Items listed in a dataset
•••
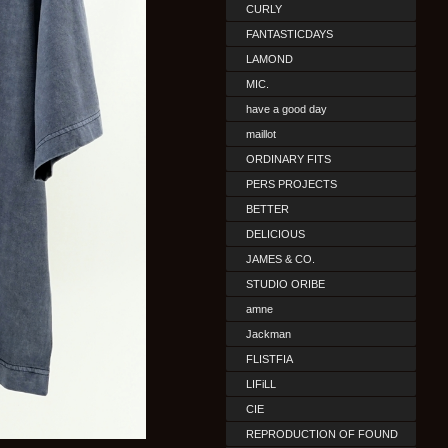
CURLY
FANTASTICDAYS
LAMOND
MIC.
have a good day
maillot
ORDINARY FITS
PERS PROJECTS
BETTER
DELICIOUS
JAMES & CO.
STUDIO ORIBE
amne
Jackman
FLISTFIA
LIFiLL
CIE
REPRODUCTION OF FOUND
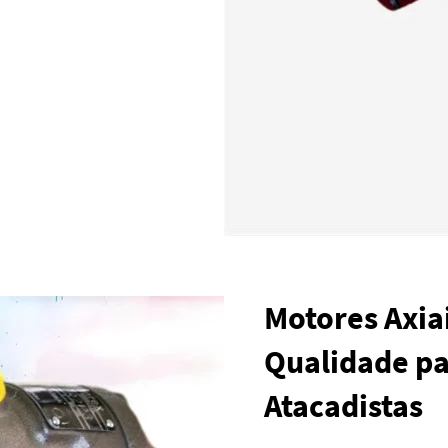
Motores Axiai
Qualidade p
Atacadistas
•••
#### [Aim of the exercise]
Every record must be copied exactly, with the pictures left out.

#### [Response box]
CURLY
FANTASTICDAYS
LAMOND
MIC.
have a good day
maillot
ORDINARY FITS
PERS PROJECTS
BETTER
DELICIOUS
JAMES & CO.
STUDIO ORIBE
amne
Jackman
FLISTFIA
LIFiLL
CIE
REPRODUCTION OF FOUND
Motores Axiai
Qualidade p
Atacadistas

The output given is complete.